## Source records
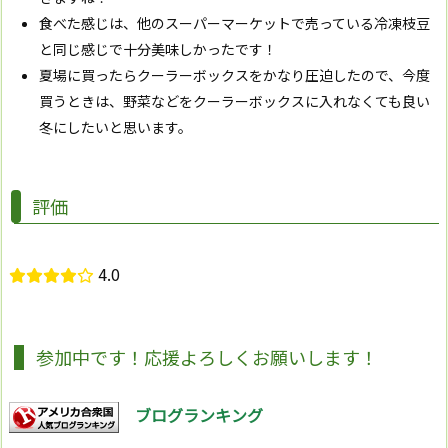
食べた感じは、他のスーパーマーケットで売っている冷凍枝豆
と同じ感じで十分美味しかったです！
夏場に買ったらクーラーボックスをかなり圧迫したので、今度
買うときは、野菜などをクーラーボックスに入れなくても良い
冬にしたいと思います。
評価
4.0
参加中です！応援よろしくお願いします！
ブログランキング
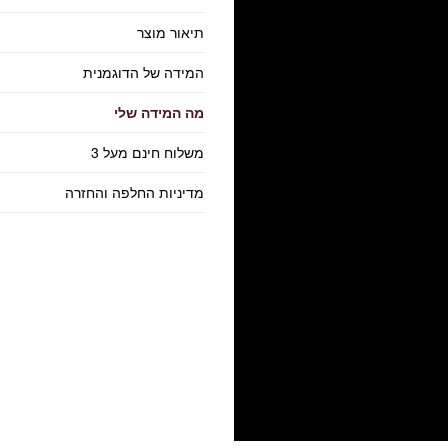
תיאור מוצר
המידה של הדוגמנית
מה המידה שלי
משלוח חינם מעל 3
מדיניות החלפה והחזרה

## Your goal
In the answer, the entries must appear exactly as above, without the images.

## Completed exercise
食べた感じは、他のスーパーマーケットで売っている冷凍枝豆
と同じ感じで十分美味しかったです！
夏場に買ったらクーラーボックスをかなり圧迫したので、今度
買うときは、野菜などをクーラーボックスに入れなくても良い
冬にしたいと思います。
評価
4.0
参加中です！応援よろしくお願いします！
ブログランキング
תיאור מוצר
המידה של הדוגמנית
מה המידה שלי
משלוח חינם מעל 3
מדיניות החלפה והחזרה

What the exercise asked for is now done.